During the dreaded morning ritual of combing the knots from Eva’s hair, bottom to top, piece by piece: “Stop, Mama! I have a hairache!”
Quotables
This would not go over well with most of our neighbors.
Exclaimed a bare-chested Tyler, while running ecstatically in shorts and flip-flops under an oddly blazing March sun: “Mama, you should take off your shirt. It’s really warm out here!”
If there’s one thing she can’t stand, it’s daredevil stunts in parking lots.
Every time Eva sees two adults walking side by side in parking lot: “Ugh oh! They’re not holding hands!”

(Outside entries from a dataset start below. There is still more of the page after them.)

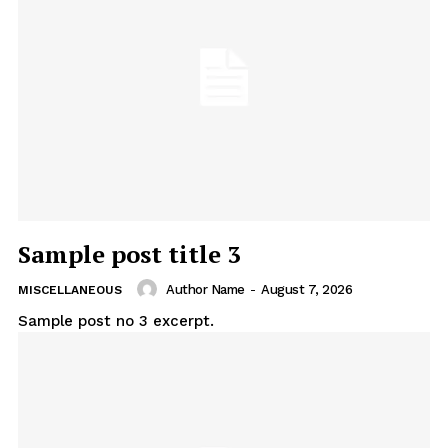
Sample post title 3
Author Name
-
August 7, 2026
MISCELLANEOUS
Sample post no 3 excerpt.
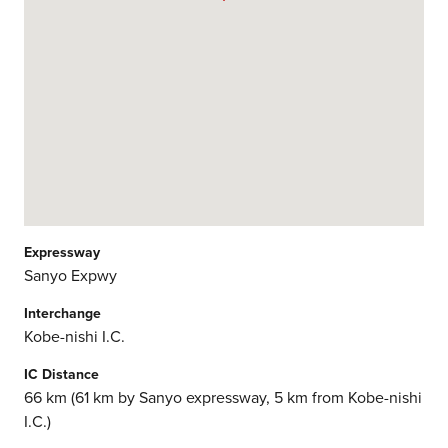
Expressway
Sanyo Expwy
Interchange
Kobe-nishi I.C.
IC Distance
66 km (61 km by Sanyo expressway, 5 km from Kobe-nishi
I.C.)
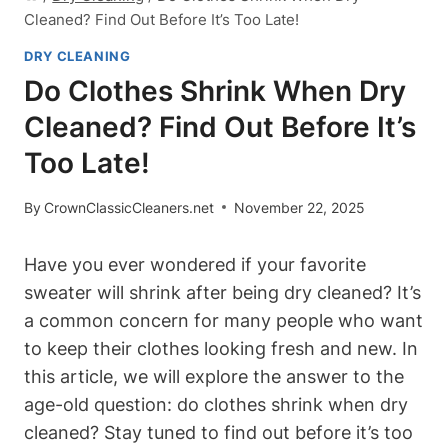
Cleaned? Find Out Before It’s Too Late!
DRY CLEANING
Do Clothes Shrink When Dry
Cleaned? Find Out Before It’s
Too Late!
By
CrownClassicCleaners.net
November 22, 2025
Have you ever‌ wondered if your favorite​
sweater ⁢will shrink after being dry ⁤cleaned? It’s
⁤a common concern for many people ⁣who want
to keep their clothes ⁤looking fresh ⁤and new. In
this article, we will explore ​the answer to the
age-old question: do clothes shrink when dry
cleaned?‌ Stay tuned to find out⁤ before it’s too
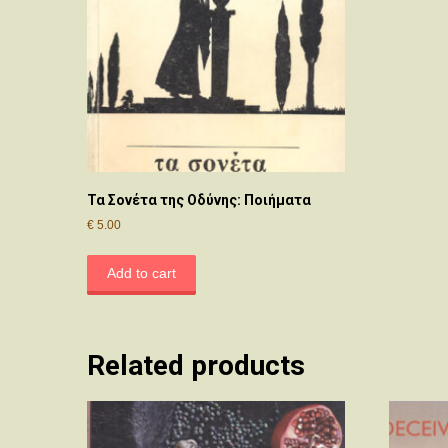
Τα Σονέτα της Οδύνης: Ποιήματα
€
5.00
Add to cart
Related products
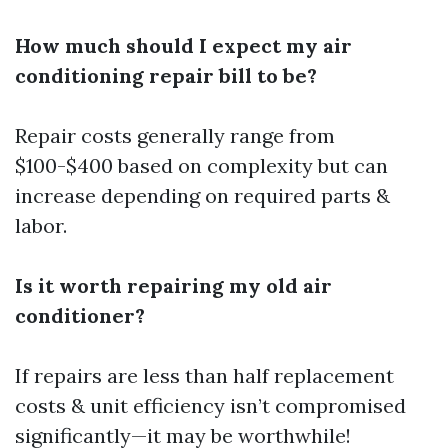
How much should I expect my air
conditioning repair bill to be?
Repair costs generally range from
$100-$400 based on complexity but can
increase depending on required parts &
labor.
Is it worth repairing my old air
conditioner?
If repairs are less than half replacement
costs & unit efficiency isn’t compromised
significantly—it may be worthwhile!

I love him with every beat of my throat.
One thing I’ll miss after my kids grow up is having little people around who think I perform magic tricks. Like when I stand in front of a mirror with Anna—she looks at my reflection, then at me, then at my reflection, then at me again. How did I double myself right before her eyes? She stares at me like I’m Houdini.
As Tyler gets older, I’ve noticed that more and more I am losing my magical powers. Maybe it started happening when he realized the only electronic or technological problems I can solve are the ones that require a battery change. “Go ask Daddy,” I say right on cue, thereby handing the magic wand over to Doug. Reluctantly, he assumes the role of Head Magician.
Tonight I was reading Tyler a bedtime story, and he had his hand draped around my neck, and his hand rested on the pulse in my throat. He sat very still as I read, and I thought he was focusing on the story. Suddenly he bolted upright, eyes bulged and demanded, “Mama! How did you put your heart in your neck?”
The magic is back. At least, until the next Leapfrog Leapster malfunction.